Morocco’s Caritas center, which Pope Francis will visit this weekend, has struggled to accommodate surging numbers of women and unaccompanied minors migrating to Morocco.
Rabat – As Morocco awaits Pope Francis’s highly anticipated weekend visit, March 30-31, sixty Christian migrants in Rabat are preparing to greet him.
Pope Francis’s visit will be the second papal visit to Morocco, the first since 1985. The Vatican announced in January that the motto of the visit would be “hope,” and Moroccan bishops later clarified that the visit would revolve around interfaith dialogue and issues of migration, themes that the pope has pressed throughout his six-year tenure.
But for Christian migrants who have sought aid from the Caritas Morocco center in Rabat, the significance of the visit will be felt on a more personal footing. The pope plans to spend an hour with them at the organization’s headquarters on Saturday.
Caritas is a collective of Catholic social service and relief organizations that operate in over 160 countries. Like other branches of Caritas, the organization’s Moroccan arm does diverse work—everything from agro-ecological projects to working with disabled individuals.
Migration, though, is a major focus for Caritas Morocco, and the primary reason for the pope’s visit. Caritas Morocco director Hannes Stegemann said in an interview with Morocco World News that he hopes the visit will bring attention to realities of migration in Morocco. The organization has worked with sub-Saharan African migrants in need since the early 2000s.
“We have an increasing number of vulnerable people”
But the situation has intensified in recent years, and migrants are arriving in greater need.
Caritas Morocco has assisted around 45,000 migrants since it began its work on migration nearly two decades ago, according to Stegemann. Now the organization, which also has branches in Tangier and Casablanca, works with 8,000 people annually.
Over the past five years, though, migration in Morocco has transformed. More and more women with children and unaccompanied minors are arriving in Morocco to find opportunities—and coming to Caritas for support.
“The profile of the migrants has changed drastically,” Stegemann said. “I think the migrant community realized that for the classical migrant, who is male and looking for work, the doors are closed.”
Caritas, once accustomed to working with young men seeking employment, has been overwhelmed by the needs of the migrants that knock on its doors. Unaccompanied minors make up around 25 percent, Stegemann said. Their top countries of origin are Côte d’Ivoire, Guinea, and Cameroon.
Caritas provides a wide range of services to the migrants that come to their door. Depending on the needs of the person, that might be legal help, psychological support, or just a hot meal.
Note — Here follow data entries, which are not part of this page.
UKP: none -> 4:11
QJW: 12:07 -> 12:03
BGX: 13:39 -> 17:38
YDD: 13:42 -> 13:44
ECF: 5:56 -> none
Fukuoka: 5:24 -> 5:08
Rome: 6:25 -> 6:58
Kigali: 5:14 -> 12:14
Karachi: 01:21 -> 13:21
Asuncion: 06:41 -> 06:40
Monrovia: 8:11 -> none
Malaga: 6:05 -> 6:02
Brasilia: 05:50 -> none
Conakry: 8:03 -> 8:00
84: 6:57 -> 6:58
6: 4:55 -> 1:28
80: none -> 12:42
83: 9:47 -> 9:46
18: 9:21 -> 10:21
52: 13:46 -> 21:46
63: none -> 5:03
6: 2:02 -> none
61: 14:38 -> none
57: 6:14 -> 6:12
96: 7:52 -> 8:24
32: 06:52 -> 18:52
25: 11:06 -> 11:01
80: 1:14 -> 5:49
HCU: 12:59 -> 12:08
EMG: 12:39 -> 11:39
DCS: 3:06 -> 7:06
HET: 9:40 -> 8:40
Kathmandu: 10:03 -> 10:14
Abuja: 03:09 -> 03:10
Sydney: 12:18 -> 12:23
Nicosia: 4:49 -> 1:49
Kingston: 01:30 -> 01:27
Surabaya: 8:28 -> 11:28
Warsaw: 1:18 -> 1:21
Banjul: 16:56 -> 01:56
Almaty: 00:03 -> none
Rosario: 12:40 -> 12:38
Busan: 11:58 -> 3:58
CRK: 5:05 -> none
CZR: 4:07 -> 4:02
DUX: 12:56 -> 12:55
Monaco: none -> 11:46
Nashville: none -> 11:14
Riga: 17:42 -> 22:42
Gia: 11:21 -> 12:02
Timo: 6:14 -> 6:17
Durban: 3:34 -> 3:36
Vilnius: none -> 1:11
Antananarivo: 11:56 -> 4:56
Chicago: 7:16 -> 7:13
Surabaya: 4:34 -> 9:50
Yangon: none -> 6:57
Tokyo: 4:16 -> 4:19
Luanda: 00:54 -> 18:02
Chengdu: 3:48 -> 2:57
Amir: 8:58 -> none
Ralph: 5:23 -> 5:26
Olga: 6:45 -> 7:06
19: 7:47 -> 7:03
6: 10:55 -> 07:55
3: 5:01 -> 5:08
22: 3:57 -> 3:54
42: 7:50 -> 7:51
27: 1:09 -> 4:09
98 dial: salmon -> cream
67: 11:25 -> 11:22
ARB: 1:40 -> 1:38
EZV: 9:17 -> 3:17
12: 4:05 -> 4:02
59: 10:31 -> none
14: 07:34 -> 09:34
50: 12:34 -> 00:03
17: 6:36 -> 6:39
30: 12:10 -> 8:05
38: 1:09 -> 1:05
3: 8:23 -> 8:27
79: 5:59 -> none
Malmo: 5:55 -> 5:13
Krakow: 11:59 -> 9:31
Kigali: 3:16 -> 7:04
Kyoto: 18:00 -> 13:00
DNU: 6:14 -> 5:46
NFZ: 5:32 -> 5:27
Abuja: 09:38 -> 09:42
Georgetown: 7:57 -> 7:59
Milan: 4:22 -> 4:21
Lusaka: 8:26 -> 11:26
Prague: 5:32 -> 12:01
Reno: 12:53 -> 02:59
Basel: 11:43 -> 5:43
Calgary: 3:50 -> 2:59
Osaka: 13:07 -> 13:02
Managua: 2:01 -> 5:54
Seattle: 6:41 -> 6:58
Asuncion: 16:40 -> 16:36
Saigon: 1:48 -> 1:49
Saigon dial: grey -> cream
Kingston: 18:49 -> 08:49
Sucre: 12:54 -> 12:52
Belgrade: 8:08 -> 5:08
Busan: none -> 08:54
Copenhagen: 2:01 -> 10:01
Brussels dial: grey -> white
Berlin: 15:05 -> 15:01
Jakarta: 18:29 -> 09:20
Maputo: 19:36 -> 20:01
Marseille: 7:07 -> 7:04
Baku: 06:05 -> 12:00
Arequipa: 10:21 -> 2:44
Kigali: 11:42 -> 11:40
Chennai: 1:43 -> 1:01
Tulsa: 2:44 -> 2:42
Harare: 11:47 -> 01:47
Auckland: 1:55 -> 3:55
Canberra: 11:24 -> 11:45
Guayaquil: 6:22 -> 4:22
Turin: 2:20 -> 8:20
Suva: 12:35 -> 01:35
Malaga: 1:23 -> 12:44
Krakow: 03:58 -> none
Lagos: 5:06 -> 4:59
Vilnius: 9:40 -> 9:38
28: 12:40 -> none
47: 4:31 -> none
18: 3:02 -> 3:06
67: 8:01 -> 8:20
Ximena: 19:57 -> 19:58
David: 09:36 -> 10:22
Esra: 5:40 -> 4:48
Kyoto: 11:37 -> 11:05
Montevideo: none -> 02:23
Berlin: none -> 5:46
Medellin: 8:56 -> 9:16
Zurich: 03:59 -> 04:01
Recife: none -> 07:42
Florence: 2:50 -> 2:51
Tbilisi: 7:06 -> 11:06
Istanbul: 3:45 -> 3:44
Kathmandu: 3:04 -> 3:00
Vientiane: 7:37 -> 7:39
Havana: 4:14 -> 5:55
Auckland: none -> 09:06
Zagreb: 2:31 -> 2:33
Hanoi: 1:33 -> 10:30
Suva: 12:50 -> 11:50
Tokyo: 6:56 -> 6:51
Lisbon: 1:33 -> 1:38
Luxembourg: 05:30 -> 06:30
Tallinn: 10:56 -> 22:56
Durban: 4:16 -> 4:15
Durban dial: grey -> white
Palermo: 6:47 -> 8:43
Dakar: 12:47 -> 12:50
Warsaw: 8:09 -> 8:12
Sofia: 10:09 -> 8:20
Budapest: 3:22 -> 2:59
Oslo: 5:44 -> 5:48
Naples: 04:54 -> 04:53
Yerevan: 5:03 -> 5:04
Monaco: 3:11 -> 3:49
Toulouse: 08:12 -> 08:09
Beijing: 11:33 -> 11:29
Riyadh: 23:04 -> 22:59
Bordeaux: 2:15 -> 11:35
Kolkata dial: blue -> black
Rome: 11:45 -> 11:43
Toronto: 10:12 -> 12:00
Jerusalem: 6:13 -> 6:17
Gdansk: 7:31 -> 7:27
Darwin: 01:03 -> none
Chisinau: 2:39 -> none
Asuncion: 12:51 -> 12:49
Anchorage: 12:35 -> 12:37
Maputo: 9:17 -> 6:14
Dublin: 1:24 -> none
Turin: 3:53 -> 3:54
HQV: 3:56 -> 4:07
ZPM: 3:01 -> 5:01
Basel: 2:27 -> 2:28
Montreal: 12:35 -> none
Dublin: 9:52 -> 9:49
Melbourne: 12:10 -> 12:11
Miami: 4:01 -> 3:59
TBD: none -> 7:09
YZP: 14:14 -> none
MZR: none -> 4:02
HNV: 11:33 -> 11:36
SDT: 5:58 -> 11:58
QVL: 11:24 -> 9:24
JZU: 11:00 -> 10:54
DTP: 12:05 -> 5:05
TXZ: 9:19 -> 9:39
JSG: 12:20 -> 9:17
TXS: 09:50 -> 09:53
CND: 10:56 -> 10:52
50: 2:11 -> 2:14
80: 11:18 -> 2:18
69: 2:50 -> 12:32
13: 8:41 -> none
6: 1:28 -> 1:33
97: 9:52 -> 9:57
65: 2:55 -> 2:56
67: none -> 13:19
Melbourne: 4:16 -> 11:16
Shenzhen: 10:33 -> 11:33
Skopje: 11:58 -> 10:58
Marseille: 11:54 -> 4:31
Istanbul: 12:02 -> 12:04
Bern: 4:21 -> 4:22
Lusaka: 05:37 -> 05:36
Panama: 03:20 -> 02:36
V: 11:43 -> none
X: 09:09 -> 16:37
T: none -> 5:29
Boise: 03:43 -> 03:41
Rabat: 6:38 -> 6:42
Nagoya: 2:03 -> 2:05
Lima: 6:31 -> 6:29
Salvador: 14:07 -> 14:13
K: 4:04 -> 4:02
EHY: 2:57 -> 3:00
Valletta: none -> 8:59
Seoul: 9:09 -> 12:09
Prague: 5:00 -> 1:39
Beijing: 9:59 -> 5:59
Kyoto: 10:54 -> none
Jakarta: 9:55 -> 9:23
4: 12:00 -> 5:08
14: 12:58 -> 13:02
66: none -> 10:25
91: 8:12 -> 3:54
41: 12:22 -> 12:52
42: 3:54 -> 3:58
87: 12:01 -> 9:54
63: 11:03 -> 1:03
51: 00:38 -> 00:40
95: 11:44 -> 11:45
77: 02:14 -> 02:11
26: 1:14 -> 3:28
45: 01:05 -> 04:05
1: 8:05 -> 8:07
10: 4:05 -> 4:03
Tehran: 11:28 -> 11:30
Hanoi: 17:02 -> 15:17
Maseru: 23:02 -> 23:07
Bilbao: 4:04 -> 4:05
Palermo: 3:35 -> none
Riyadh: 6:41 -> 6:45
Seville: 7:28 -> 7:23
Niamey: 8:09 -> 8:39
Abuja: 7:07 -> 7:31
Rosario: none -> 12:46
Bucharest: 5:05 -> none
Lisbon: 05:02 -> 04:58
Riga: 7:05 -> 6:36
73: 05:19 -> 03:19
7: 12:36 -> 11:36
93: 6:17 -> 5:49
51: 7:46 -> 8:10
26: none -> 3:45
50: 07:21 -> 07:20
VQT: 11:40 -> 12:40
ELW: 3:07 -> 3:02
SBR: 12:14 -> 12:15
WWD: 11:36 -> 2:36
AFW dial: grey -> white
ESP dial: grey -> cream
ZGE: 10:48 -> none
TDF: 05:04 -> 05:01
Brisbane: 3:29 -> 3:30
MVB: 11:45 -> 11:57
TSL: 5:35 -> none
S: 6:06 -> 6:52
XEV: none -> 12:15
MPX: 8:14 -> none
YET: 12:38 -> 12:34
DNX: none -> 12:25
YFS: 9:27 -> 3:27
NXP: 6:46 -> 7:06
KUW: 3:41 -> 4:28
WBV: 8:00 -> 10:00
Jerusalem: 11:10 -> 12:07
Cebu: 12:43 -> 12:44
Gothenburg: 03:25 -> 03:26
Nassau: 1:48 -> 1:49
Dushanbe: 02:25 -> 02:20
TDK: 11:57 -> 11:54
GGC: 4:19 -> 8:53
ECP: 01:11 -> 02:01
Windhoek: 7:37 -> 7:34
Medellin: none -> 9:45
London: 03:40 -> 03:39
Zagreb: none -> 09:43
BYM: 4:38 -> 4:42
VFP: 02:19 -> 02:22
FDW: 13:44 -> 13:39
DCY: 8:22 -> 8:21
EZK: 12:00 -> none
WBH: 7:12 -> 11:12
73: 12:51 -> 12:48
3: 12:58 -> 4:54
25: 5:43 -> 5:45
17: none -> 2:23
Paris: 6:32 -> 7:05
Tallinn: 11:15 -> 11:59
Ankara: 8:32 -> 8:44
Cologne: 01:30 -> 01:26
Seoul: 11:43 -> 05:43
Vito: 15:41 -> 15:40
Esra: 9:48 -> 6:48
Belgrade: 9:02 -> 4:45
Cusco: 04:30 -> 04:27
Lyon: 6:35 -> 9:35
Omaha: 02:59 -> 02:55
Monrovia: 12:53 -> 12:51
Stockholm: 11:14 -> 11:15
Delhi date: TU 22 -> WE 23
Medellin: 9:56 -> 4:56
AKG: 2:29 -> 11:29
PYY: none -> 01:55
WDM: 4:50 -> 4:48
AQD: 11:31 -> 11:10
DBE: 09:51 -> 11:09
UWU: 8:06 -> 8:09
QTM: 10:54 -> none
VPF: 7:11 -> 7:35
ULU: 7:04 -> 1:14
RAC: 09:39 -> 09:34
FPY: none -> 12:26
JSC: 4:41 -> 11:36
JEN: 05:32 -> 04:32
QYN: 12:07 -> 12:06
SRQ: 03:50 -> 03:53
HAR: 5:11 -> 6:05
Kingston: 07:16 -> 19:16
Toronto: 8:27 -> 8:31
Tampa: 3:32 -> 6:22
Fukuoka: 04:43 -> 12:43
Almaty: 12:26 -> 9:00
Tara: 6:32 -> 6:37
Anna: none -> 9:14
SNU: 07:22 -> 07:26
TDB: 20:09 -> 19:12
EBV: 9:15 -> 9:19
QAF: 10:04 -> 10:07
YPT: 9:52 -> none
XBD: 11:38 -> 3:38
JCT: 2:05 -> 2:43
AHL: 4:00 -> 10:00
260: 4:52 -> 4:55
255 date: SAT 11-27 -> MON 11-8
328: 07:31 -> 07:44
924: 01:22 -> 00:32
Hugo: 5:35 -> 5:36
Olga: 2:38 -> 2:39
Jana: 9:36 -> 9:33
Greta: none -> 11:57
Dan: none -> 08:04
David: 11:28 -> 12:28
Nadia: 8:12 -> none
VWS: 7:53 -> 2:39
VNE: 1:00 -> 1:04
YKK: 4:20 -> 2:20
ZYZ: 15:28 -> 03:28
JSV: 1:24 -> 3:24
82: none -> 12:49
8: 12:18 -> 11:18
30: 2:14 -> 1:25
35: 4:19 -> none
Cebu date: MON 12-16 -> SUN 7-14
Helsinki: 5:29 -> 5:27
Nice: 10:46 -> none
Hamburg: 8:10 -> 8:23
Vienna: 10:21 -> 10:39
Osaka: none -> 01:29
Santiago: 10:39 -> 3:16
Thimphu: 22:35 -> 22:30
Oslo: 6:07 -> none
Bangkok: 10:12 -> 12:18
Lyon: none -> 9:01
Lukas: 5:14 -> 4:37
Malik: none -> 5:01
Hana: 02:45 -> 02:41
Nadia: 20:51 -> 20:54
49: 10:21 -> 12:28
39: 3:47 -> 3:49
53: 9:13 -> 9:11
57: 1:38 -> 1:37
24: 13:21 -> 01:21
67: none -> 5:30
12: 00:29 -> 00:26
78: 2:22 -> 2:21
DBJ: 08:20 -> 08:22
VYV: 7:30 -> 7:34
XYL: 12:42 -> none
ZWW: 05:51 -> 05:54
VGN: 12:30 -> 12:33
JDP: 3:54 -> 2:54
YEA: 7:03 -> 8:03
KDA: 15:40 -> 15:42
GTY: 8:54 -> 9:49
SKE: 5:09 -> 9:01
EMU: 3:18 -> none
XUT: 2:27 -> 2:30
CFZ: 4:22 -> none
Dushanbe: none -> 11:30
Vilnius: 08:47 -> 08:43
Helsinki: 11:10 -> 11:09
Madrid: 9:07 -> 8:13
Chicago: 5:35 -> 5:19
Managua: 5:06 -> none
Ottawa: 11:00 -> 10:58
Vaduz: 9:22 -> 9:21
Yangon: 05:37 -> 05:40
Women and children, though, tend to need more long-term assistance. Caritas has seen women through pregnancies, prevented family separations, and tracked down relatives of children abroad. They rent apartments for two dozen minors who migrated, unaccompanied, to Morocco.
“[It]’s a problem because it’s far more complicated far more expensive and, in terms of time, very time-consuming to accommodate these groups,” Stegemann said. “The need is high.”
Caritas has persisted, though, he said, and is constantly adapting its strategy to the situation. “It’s learning by doing.”
A multifaith operation
The high majority of the migrants Caritas serves are Christian, although the center does not discriminate on the basis of religion. It’s self-selecting, Stegemann explained; Caritas is a Catholic organization, and Christian migrants tend to require greater support integrating into Moroccan society. (People of sub-Saharan descent make up most Christians in Morocco.)
And Caritas, itself, is a diverse mission. A third of its staff are sub-Saharan migrants, primarily Christian; another third are Moroccan; and a final third are European volunteers. It’s a prime example of the kind of interfaith cooperation that both Pope Francis and King Mohammed VI have lauded.
Stegemann emphasized, too, that Caritas is just one part of the larger story of sub-Saharan migrants in Morocco. “The migrant looking for assistance with Caritas is a migrant with problems,” he said—not one of the many migrants who have successfully integrated into Moroccan society.
For these people, Pope Francis’s visit on Saturday may offer needed recognition and hope.